--- Given data ---

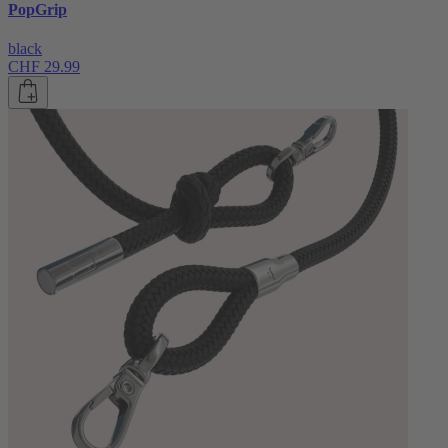
PopGrip
black
CHF 29.99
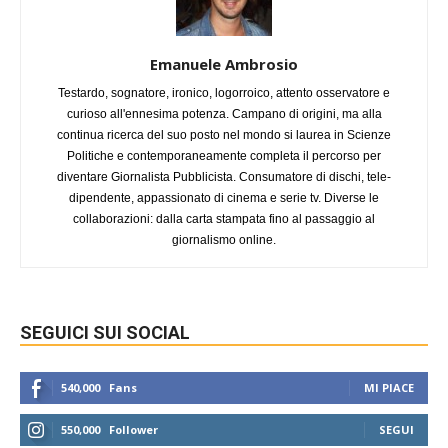
Emanuele Ambrosio
Testardo, sognatore, ironico, logorroico, attento osservatore e
curioso all'ennesima potenza. Campano di origini, ma alla
continua ricerca del suo posto nel mondo si laurea in Scienze
Politiche e contemporaneamente completa il percorso per
diventare Giornalista Pubblicista. Consumatore di dischi, tele-
dipendente, appassionato di cinema e serie tv. Diverse le
collaborazioni: dalla carta stampata fino al passaggio al
giornalismo online.
SEGUICI SUI SOCIAL
540,000
Fans
MI PIACE
550,000
Follower
SEGUI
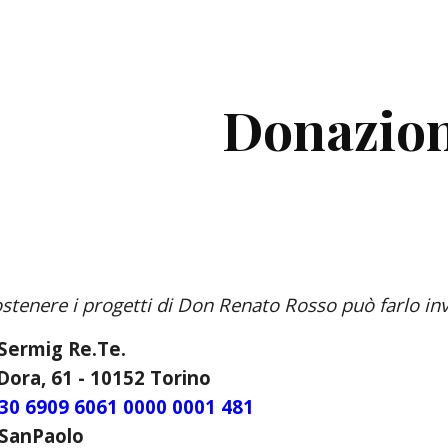
ip to main content
Skip to navigat
Donazion
ostenere i progetti di Don Renato Rosso può farlo in
Sermig Re.Te.
Dora, 61 - 10152 Torino
30 6909 6061 0000 0001 481
 SanPaolo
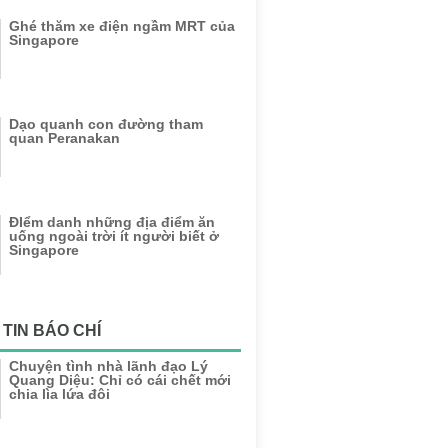
Ghé thăm xe điện ngầm MRT của
Singapore
Dạo quanh con đường tham
quan Peranakan
ĐIểm danh những địa điểm ăn
uống ngoài trời ít người biết ở
Singapore
TIN BÁO CHÍ
Chuyện tình nhà lãnh đạo Lý
Quang Diệu: Chỉ có cái chết mới
chia lìa lứa đôi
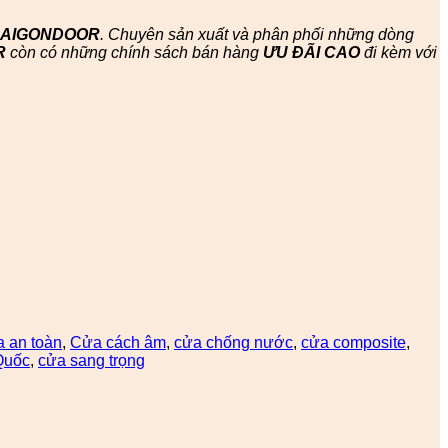
SAIGONDOOR
. Chuyên sản xuất và phân phối những dòng
R
còn có những chính sách bán hàng
ƯU ĐÃI
CAO
đi kèm với
a an toàn
,
Cửa cách âm
,
cửa chống nước
,
cửa composite
,
Quốc
,
cửa sang trọng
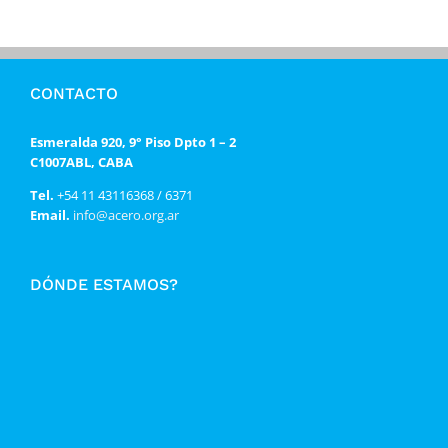
CONTACTO
Esmeralda 920, 9° Piso Dpto 1 – 2
C1007ABL, CABA
Tel.
+54 11 43116368 / 6371
Email.
info@acero.org.ar
DÓNDE ESTAMOS?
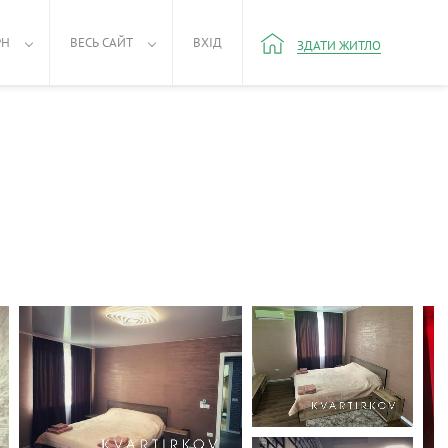
РН
ВЕСЬ САЙТ
ВХІД
ЗДАТИ ЖИТЛО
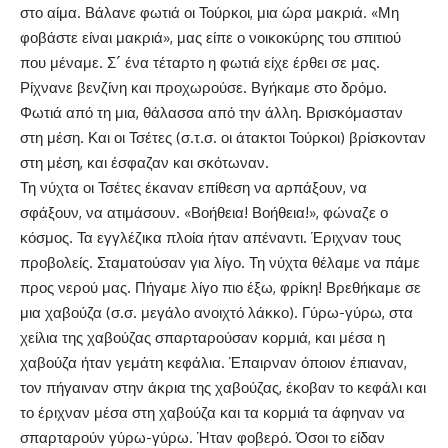
στο αίμα. Βάλανε φωτιά οι Τούρκοι, μια ώρα μακριά. «Μη
φοβάστε είναι μακριά», μας είπε ο νοικοκύρης του σπιτιού
που μέναμε. Σ´ ένα τέταρτο η φωτιά είχε έρθει σε μας.
Ρίχνανε βενζίνη και προχωρούσε. Βγήκαμε στο δρόμο.
Φωτιά από τη μια, θάλασσα από την άλλη. Βρισκόμασταν
στη μέση. Και οι Τσέτες (σ.τ.σ. οι άτακτοι Τούρκοι) βρίσκονταν
στη μέση, και έσφαζαν και σκότωναν.
Τη νύχτα οι Τσέτες έκαναν επίθεση να αρπάξουν, να
σφάξουν, να ατιμάσουν. «Βοήθεια! Βοήθεια!», φώναζε ο
κόσμος. Τα εγγλέζικα πλοία ήταν απέναντι. Έριχναν τους
προβολείς. Σταματούσαν για λίγο. Τη νύχτα θέλαμε να πάμε
προς νερού μας. Πήγαμε λίγο πιο έξω, φρίκη! Βρεθήκαμε σε
μια χαβούζα (σ.σ. μεγάλο ανοιχτό λάκκο). Γύρω-γύρω, στα
χείλια της χαβούζας σπαρταρούσαν κορμιά, και μέσα η
χαβούζα ήταν γεμάτη κεφάλια. Έπαιρναν όποιον έπιαναν,
τον πήγαιναν στην άκρια της χαβούζας, έκοβαν το κεφάλι και
το έριχναν μέσα στη χαβούζα και τα κορμιά τα άφηναν να
σπαρταρούν γύρω-γύρω. Ήταν φοβερό. Όσοι το είδαν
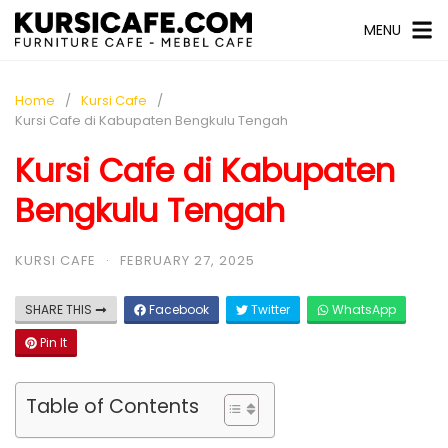
MENU
Home
Kursi Cafe
Kursi Cafe di Kabupaten Bengkulu Tengah
Kursi Cafe di Kabupaten
Bengkulu Tengah
KURSI CAFE
·
FEBRUARY 27, 2025
SHARE THIS
Facebook
Twitter
WhatsApp
Pin It
Table of Contents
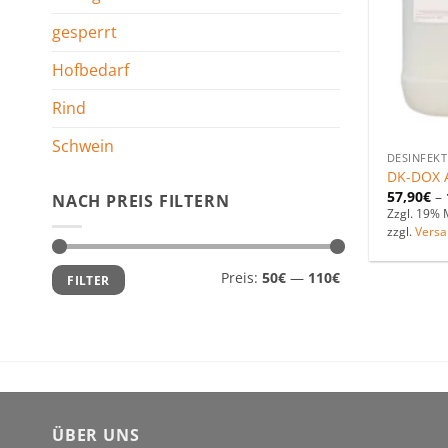
gesperrt
Hofbedarf
Rind
Schwein
DESINFEKT
DK-DOX 
57,90
€
–
NACH PREIS FILTERN
Zzgl. 19% 
zzgl.
Versa
Min.
Max.
Preis:
50€
—
110€
FILTER
Preis
Preis
ÜBER UNS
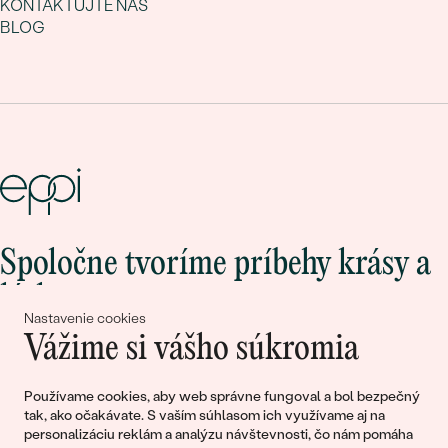
KONTAKTUJTE NÁS
BLOG
Spoločne tvoríme príbehy krásy a
lásky
Nastavenie cookies
Vážime si vášho súkromia
Pripojte sa k nám!
Používame cookies, aby web správne fungoval a bol bezpečný
tak, ako očakávate. S vaším súhlasom ich využívame aj na
personalizáciu reklám a analýzu návštevnosti, čo nám pomáha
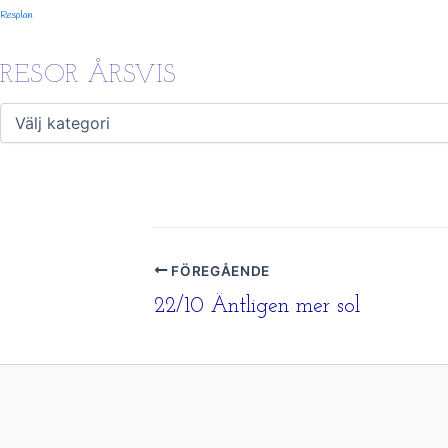
Resplan
RESOR ÅRSVIS
FÖREGÅENDE
22/10 Äntligen mer sol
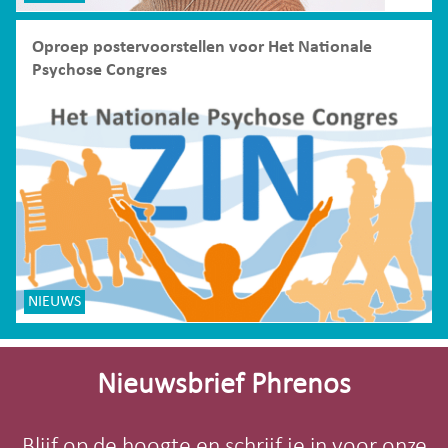
Oproep postervoorstellen voor Het Nationale
Psychose Congres
NIEUWS
Site-
footer
Nieuwsbrief Phrenos
Blijf op de hoogte en schrijf je in voor onze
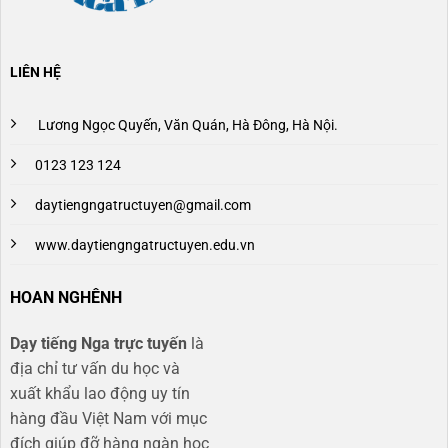
LIÊN HỆ
Lương Ngọc Quyến, Văn Quán, Hà Đông, Hà Nội.
0123 123 124
daytiengngatructuyen@gmail.com
www.daytiengngatructuyen.edu.vn
HOAN NGHÊNH
Dạy tiếng Nga trực tuyến
là
địa chỉ tư vấn du học và
xuất khẩu lao động uy tín
hàng đầu Việt Nam với mục
đích giúp đỡ hàng ngàn học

---

# [Your instructions]
Quote every record above exactly, leaving out any pictures.

# [Solution]
PopGrip
black
CHF 29.99
Emanuele Ambrosio
Testardo, sognatore, ironico, logorroico, attento osservatore e
curioso all'ennesima potenza. Campano di origini, ma alla
continua ricerca del suo posto nel mondo si laurea in Scienze
Politiche e contemporaneamente completa il percorso per
diventare Giornalista Pubblicista. Consumatore di dischi, tele-
dipendente, appassionato di cinema e serie tv. Diverse le
collaborazioni: dalla carta stampata fino al passaggio al
giornalismo online.
SEGUICI SUI SOCIAL
540,000
Fans
MI PIACE
550,000
Follower
SEGUI
ip to main content
Skip to navigat
Donazion
ostenere i progetti di Don Renato Rosso può farlo in
Sermig Re.Te.
Dora, 61 - 10152 Torino
30 6909 6061 0000 0001 481
 SanPaolo
Ghé thăm xe điện ngầm MRT của
Singapore
Dạo quanh con đường tham
quan Peranakan
ĐIểm danh những địa điểm ăn
uống ngoài trời ít người biết ở
Singapore
TIN BÁO CHÍ
Chuyện tình nhà lãnh đạo Lý
Quang Diệu: Chỉ có cái chết mới
chia lìa lứa đôi
SAIGONDOOR
. Chuyên sản xuất và phân phối những dòng
R
còn có những chính sách bán hàng
ƯU ĐÃI
CAO
đi kèm với
a an toàn
,
Cửa cách âm
,
cửa chống nước
,
cửa composite
,
Quốc
,
cửa sang trọng
CONTACTO
Esmeralda 920, 9° Piso Dpto 1 – 2
C1007ABL, CABA
Tel.
+54 11 43116368 / 6371
Email.
info@acero.org.ar
DÓNDE ESTAMOS?
РН
ВЕСЬ САЙТ
ВХІД
ЗДАТИ ЖИТЛО
στο αίμα. Βάλανε φωτιά οι Τούρκοι, μια ώρα μακριά. «Μη
φοβάστε είναι μακριά», μας είπε ο νοικοκύρης του σπιτιού
που μέναμε. Σ´ ένα τέταρτο η φωτιά είχε έρθει σε μας.
Ρίχνανε βενζίνη και προχωρούσε. Βγήκαμε στο δρόμο.
Φωτιά από τη μια, θάλασσα από την άλλη. Βρισκόμασταν
στη μέση. Και οι Τσέτες (σ.τ.σ. οι άτακτοι Τούρκοι) βρίσκονταν
στη μέση, και έσφαζαν και σκότωναν.
Τη νύχτα οι Τσέτες έκαναν επίθεση να αρπάξουν, να
σφάξουν, να ατιμάσουν. «Βοήθεια! Βοήθεια!», φώναζε ο
κόσμος. Τα εγγλέζικα πλοία ήταν απέναντι. Έριχναν τους
προβολείς. Σταματούσαν για λίγο. Τη νύχτα θέλαμε να πάμε
προς νερού μας. Πήγαμε λίγο πιο έξω, φρίκη! Βρεθήκαμε σε
μια χαβούζα (σ.σ. μεγάλο ανοιχτό λάκκο). Γύρω-γύρω, στα
χείλια της χαβούζας σπαρταρούσαν κορμιά, και μέσα η
χαβούζα ήταν γεμάτη κεφάλια. Έπαιρναν όποιον έπιαναν,
τον πήγαιναν στην άκρια της χαβούζας, έκοβαν το κεφάλι και
το έριχναν μέσα στη χαβούζα και τα κορμιά τα άφηναν να
σπαρταρούν γύρω-γύρω. Ήταν φοβερό. Όσοι το είδαν
MENU
Home
Kursi Cafe
Kursi Cafe di Kabupaten Bengkulu Tengah
Kursi Cafe di Kabupaten
Bengkulu Tengah
KURSI CAFE
·
FEBRUARY 27, 2025
SHARE THIS
Facebook
Twitter
WhatsApp
Pin It
Table of Contents
gesperrt
Hofbedarf
Rind
Schwein
DESINFEKT
DK-DOX 
57,90
€
–
NACH PREIS FILTERN
Zzgl. 19% 
zzgl.
Versa
Min.
Max.
Preis:
50€
—
110€
FILTER
Preis
Preis
ÜBER UNS
KONTAKTUJTE NÁS
BLOG
Spoločne tvoríme príbehy krásy a
lásky
Nastavenie cookies
Vážime si vášho súkromia
Pripojte sa k nám!
Používame cookies, aby web správne fungoval a bol bezpečný
tak, ako očakávate. S vaším súhlasom ich využívame aj na
personalizáciu reklám a analýzu návštevnosti, čo nám pomáha
Resplan
RESOR ÅRSVIS
FÖREGÅENDE
22/10 Äntligen mer sol
Oproep postervoorstellen voor Het Nationale
Psychose Congres
NIEUWS
Site-
footer
Nieuwsbrief Phrenos
Blijf op de hoogte en schrijf je in voor onze
LIÊN HỆ
Lương Ngọc Quyến, Văn Quán, Hà Đông, Hà Nội.
0123 123 124
daytiengngatructuyen@gmail.com
www.daytiengngatructuyen.edu.vn
HOAN NGHÊNH
Dạy tiếng Nga trực tuyến
là
địa chỉ tư vấn du học và
xuất khẩu lao động uy tín
hàng đầu Việt Nam với mục
đích giúp đỡ hàng ngàn học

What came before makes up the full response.